▸ EXERCISE OBJECTIVE
In the entries that follow, the line with "Mappa del sito (486, 2370)" opens the range and the line with "Unisciti alla nostra comunità! (281, 1705)" closes it; repeat that range exactly, both lines included.

▸ THE DATA

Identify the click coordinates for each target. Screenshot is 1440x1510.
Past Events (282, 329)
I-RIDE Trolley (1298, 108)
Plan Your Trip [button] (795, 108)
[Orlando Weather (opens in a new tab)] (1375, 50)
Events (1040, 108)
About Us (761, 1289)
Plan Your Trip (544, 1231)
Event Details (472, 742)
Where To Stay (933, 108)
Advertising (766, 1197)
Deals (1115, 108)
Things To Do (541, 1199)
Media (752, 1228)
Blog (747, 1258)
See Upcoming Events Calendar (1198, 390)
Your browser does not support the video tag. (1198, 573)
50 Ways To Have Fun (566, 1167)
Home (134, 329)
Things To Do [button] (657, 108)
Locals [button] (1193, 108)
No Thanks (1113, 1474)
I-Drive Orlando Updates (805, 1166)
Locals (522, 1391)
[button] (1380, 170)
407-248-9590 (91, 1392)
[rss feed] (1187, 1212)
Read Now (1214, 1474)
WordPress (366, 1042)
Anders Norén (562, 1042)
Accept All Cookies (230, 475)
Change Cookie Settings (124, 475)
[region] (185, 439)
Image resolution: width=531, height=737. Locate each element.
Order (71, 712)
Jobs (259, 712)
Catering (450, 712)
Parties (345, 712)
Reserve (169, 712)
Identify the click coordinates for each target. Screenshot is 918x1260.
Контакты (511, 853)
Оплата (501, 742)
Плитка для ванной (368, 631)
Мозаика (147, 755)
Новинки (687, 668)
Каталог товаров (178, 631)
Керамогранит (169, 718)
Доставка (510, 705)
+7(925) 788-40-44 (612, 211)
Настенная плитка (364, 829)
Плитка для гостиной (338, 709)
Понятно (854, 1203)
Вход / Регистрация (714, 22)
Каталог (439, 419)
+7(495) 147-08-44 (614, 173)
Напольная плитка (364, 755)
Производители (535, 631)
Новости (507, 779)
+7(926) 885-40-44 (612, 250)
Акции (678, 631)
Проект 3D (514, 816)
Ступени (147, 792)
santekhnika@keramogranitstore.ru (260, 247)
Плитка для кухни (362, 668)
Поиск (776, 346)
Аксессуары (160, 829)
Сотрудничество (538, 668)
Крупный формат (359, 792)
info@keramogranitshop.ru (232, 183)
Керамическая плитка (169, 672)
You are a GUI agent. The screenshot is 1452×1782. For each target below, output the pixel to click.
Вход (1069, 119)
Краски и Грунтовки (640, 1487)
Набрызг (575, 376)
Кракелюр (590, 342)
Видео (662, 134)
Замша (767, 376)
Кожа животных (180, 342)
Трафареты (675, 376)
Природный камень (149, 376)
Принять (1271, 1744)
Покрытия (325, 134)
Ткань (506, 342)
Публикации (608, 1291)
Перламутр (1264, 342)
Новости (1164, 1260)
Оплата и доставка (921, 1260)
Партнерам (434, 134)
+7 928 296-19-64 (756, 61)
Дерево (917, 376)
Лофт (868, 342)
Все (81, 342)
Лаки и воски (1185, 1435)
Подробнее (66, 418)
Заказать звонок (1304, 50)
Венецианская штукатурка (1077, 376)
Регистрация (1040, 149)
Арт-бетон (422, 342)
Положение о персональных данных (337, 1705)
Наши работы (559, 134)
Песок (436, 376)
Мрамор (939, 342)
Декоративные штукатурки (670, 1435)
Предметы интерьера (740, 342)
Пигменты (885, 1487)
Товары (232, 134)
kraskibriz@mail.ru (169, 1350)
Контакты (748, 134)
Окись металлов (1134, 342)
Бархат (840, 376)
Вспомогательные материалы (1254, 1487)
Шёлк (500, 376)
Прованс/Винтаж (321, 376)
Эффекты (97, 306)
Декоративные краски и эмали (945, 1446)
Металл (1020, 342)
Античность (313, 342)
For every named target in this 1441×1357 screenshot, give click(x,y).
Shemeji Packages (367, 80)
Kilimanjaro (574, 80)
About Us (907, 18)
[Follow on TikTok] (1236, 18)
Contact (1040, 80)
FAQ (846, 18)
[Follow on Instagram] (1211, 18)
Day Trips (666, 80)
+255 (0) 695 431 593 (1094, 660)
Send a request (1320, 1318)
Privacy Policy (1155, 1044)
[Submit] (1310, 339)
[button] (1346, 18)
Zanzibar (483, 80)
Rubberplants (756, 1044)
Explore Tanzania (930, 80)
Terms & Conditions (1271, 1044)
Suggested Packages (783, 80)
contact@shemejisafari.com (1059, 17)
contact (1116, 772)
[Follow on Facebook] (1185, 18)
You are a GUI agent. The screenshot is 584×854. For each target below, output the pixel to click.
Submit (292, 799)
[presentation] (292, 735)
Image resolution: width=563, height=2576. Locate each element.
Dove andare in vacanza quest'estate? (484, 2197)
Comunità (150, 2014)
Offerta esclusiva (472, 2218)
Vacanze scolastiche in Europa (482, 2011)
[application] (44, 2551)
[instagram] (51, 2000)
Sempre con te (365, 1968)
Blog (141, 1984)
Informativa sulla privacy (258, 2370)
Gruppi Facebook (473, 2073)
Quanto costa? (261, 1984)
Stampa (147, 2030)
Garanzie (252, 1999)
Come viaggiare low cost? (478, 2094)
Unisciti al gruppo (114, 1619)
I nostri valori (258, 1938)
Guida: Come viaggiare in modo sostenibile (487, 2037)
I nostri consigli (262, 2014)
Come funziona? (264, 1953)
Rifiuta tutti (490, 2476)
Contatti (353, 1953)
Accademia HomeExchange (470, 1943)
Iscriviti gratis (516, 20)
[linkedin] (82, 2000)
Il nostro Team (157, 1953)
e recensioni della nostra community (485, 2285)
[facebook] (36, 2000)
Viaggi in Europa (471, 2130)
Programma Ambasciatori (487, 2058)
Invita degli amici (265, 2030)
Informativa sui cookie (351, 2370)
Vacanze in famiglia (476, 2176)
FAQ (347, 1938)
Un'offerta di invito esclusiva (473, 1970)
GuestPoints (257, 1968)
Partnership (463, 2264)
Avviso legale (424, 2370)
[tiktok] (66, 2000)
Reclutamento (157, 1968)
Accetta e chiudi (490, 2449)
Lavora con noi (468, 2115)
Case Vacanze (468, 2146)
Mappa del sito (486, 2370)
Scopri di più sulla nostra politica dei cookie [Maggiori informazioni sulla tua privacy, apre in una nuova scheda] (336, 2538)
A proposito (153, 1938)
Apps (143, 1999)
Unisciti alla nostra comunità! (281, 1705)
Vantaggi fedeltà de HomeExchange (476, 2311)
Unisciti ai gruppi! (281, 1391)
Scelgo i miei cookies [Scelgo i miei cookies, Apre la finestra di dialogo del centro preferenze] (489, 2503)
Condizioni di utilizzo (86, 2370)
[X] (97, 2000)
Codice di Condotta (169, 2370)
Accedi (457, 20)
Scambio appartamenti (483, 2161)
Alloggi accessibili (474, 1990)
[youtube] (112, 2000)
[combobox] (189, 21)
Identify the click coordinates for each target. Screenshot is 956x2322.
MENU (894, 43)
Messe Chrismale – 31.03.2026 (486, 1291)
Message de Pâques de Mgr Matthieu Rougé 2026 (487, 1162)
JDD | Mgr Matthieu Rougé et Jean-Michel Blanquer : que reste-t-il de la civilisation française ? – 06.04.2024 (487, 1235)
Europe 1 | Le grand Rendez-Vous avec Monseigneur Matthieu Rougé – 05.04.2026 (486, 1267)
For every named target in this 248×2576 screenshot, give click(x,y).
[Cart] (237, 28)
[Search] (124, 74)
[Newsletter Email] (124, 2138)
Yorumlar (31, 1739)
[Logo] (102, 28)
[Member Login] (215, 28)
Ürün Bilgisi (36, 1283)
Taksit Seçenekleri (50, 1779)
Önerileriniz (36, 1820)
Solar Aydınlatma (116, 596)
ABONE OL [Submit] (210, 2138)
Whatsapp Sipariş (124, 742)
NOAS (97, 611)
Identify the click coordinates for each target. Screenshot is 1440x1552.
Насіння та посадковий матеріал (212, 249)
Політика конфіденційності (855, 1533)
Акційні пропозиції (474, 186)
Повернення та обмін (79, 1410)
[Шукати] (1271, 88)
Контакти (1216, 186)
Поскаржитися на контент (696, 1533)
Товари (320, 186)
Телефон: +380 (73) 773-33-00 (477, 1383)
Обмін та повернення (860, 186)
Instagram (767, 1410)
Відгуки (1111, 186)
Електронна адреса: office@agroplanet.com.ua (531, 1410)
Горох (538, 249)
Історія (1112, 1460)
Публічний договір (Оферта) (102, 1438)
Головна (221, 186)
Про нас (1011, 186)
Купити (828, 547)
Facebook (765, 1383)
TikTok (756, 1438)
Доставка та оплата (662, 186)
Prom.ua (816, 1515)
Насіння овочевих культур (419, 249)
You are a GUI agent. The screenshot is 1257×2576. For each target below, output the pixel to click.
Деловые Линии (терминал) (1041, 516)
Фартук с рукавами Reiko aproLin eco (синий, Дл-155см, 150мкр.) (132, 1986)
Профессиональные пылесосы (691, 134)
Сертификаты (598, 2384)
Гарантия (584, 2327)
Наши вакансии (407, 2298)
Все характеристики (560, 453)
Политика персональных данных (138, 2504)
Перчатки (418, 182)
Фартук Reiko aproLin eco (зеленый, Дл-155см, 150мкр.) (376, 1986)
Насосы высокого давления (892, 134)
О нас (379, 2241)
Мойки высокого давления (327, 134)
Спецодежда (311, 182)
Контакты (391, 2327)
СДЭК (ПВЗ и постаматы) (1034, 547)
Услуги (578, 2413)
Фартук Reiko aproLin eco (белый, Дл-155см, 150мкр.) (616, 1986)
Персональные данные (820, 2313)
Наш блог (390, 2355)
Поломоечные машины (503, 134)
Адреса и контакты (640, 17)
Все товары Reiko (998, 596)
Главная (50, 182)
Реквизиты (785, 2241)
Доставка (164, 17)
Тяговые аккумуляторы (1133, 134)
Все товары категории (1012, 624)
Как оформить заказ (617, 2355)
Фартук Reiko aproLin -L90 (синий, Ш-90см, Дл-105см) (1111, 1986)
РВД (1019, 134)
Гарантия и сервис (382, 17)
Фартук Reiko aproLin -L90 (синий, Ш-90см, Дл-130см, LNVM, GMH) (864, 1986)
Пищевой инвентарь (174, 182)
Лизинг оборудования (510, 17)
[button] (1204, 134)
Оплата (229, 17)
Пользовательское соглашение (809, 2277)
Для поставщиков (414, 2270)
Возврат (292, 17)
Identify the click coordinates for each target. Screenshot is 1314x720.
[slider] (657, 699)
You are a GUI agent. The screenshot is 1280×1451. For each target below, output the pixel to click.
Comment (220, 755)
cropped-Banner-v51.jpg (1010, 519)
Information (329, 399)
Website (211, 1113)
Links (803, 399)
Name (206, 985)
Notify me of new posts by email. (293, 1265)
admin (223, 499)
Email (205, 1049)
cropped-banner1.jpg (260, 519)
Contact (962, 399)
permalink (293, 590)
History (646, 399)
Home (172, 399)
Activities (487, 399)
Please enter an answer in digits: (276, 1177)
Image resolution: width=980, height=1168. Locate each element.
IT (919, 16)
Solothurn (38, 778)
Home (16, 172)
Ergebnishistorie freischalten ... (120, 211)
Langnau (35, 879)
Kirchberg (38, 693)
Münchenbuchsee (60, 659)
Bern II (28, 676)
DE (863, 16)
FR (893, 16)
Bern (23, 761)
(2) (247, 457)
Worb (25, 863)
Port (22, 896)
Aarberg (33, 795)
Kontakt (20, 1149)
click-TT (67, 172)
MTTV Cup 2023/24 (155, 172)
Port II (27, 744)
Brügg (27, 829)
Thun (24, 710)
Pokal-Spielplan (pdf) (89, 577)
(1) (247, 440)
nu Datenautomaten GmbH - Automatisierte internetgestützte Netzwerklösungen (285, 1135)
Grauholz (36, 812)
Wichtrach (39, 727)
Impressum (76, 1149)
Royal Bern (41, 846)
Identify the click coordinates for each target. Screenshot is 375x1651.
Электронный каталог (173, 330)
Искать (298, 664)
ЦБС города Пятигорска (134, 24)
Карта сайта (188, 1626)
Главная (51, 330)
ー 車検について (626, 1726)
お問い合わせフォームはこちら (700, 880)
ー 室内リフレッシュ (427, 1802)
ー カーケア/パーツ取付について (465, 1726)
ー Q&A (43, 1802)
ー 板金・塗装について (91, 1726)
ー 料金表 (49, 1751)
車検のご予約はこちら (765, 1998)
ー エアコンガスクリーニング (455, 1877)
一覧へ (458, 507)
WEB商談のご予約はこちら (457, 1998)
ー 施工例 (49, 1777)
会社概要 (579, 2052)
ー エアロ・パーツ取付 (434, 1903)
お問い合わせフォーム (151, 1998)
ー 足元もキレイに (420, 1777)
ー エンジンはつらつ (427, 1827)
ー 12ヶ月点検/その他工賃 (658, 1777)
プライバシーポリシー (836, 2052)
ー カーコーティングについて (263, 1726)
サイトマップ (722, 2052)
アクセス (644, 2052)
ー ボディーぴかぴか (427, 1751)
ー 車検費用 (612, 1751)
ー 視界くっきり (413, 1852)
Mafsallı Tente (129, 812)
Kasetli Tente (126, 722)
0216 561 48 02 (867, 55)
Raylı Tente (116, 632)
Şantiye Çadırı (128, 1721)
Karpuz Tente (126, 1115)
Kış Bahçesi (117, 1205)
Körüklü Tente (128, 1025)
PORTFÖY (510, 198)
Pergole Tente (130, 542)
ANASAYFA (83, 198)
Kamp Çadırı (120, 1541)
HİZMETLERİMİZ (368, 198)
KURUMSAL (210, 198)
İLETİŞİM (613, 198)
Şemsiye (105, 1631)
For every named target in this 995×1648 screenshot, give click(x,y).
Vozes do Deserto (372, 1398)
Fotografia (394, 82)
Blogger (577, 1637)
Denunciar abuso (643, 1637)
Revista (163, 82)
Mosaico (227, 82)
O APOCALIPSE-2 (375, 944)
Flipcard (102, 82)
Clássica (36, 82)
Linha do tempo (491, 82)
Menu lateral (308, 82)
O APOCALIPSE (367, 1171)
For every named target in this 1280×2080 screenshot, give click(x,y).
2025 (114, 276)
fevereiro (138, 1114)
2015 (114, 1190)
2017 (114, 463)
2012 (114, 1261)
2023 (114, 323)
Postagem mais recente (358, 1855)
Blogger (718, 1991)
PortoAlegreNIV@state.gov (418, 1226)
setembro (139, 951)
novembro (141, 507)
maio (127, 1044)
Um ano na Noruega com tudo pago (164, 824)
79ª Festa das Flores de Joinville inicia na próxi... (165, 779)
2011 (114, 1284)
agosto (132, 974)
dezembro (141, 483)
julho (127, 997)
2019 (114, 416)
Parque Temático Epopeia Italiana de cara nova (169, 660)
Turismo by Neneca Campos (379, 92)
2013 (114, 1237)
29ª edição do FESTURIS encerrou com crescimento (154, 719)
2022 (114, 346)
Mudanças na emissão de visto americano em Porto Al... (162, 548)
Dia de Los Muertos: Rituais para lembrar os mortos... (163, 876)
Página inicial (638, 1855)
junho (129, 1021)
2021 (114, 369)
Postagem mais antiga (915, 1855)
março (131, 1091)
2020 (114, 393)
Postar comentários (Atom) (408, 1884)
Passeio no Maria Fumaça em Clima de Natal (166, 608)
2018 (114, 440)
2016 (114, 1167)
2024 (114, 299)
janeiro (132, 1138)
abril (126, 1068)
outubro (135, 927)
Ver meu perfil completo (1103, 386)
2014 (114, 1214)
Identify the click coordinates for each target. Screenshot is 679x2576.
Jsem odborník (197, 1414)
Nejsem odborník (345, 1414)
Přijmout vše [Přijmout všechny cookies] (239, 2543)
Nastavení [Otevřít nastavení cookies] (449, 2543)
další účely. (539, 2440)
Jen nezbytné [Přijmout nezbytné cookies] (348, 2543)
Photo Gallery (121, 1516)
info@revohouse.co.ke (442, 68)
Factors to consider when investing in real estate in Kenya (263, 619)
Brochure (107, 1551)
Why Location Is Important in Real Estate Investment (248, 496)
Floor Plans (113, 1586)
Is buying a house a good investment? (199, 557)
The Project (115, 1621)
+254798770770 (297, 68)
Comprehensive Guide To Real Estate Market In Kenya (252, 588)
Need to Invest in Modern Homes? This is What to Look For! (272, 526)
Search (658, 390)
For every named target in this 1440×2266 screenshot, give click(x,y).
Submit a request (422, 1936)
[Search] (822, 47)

▸ RESULT
Mappa del sito (486, 2370)
Scopri di più sulla nostra politica dei cookie [Maggiori informazioni sulla tua privacy, apre in una nuova scheda] (336, 2538)
A proposito (153, 1938)
Apps (143, 1999)
Unisciti alla nostra comunità! (281, 1705)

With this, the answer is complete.